[Start of section]
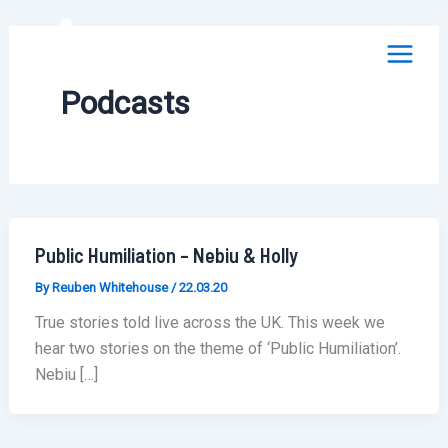
Skip
to
content
Podcasts
Public Humiliation – Nebiu & Holly
By
Reuben Whitehouse
/
22.03.20
True stories told live across the UK. This week we
hear two stories on the theme of ‘Public Humiliation’.
Nebiu […]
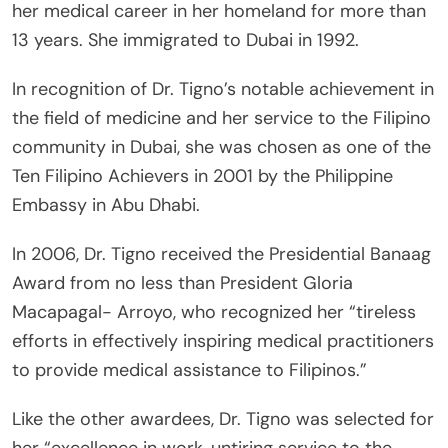
her medical career in her homeland for more than
13 years. She immigrated to Dubai in 1992.
In recognition of Dr. Tigno’s notable achievement in
the field of medicine and her service to the Filipino
community in Dubai, she was chosen as one of the
Ten Filipino Achievers in 2001 by the Philippine
Embassy in Abu Dhabi.
In 2006, Dr. Tigno received the Presidential Banaag
Award from no less than President Gloria
Macapagal- Arroyo, who recognized her “tireless
efforts in effectively inspiring medical practitioners
to provide medical assistance to Filipinos.”
Like the other awardees, Dr. Tigno was selected for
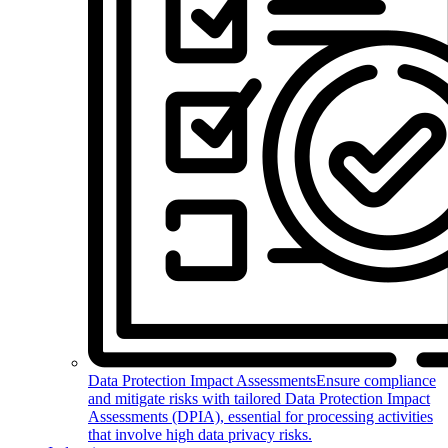
Data Protection Impact Assessments
Ensure compliance
and mitigate risks with tailored Data Protection Impact
Assessments (DPIA), essential for processing activities
that involve high data privacy risks.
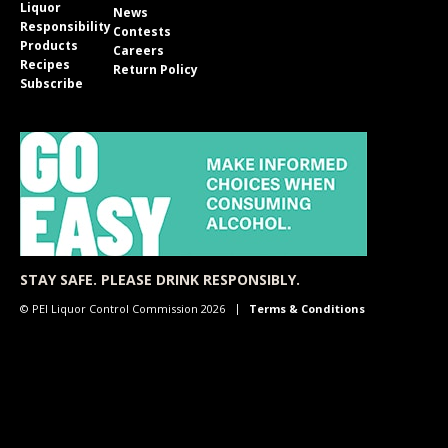
Liquor
News
Responsibility
Contests
Products
Careers
Recipes
Return Policy
Subscribe
STAY SAFE. PLEASE DRINK RESPONSIBLY.
© PEI Liquor Control Commission 2026
Terms & Conditions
[End of section]
A word-for-word copy is needed of the lines from the line with "Award from no less than President Gloria" through the last line of the entries above, with both ends kept and the pictures dropped.

Award from no less than President Gloria
Macapagal- Arroyo, who recognized her “tireless
efforts in effectively inspiring medical practitioners
to provide medical assistance to Filipinos.”
Like the other awardees, Dr. Tigno was selected for
Data Protection Impact Assessments
Ensure compliance
and mitigate risks with tailored Data Protection Impact
Assessments (DPIA), essential for processing activities
that involve high data privacy risks.
Liquor
News
Responsibility
Contests
Products
Careers
Recipes
Return Policy
Subscribe
STAY SAFE. PLEASE DRINK RESPONSIBLY.
© PEI Liquor Control Commission 2026
Terms & Conditions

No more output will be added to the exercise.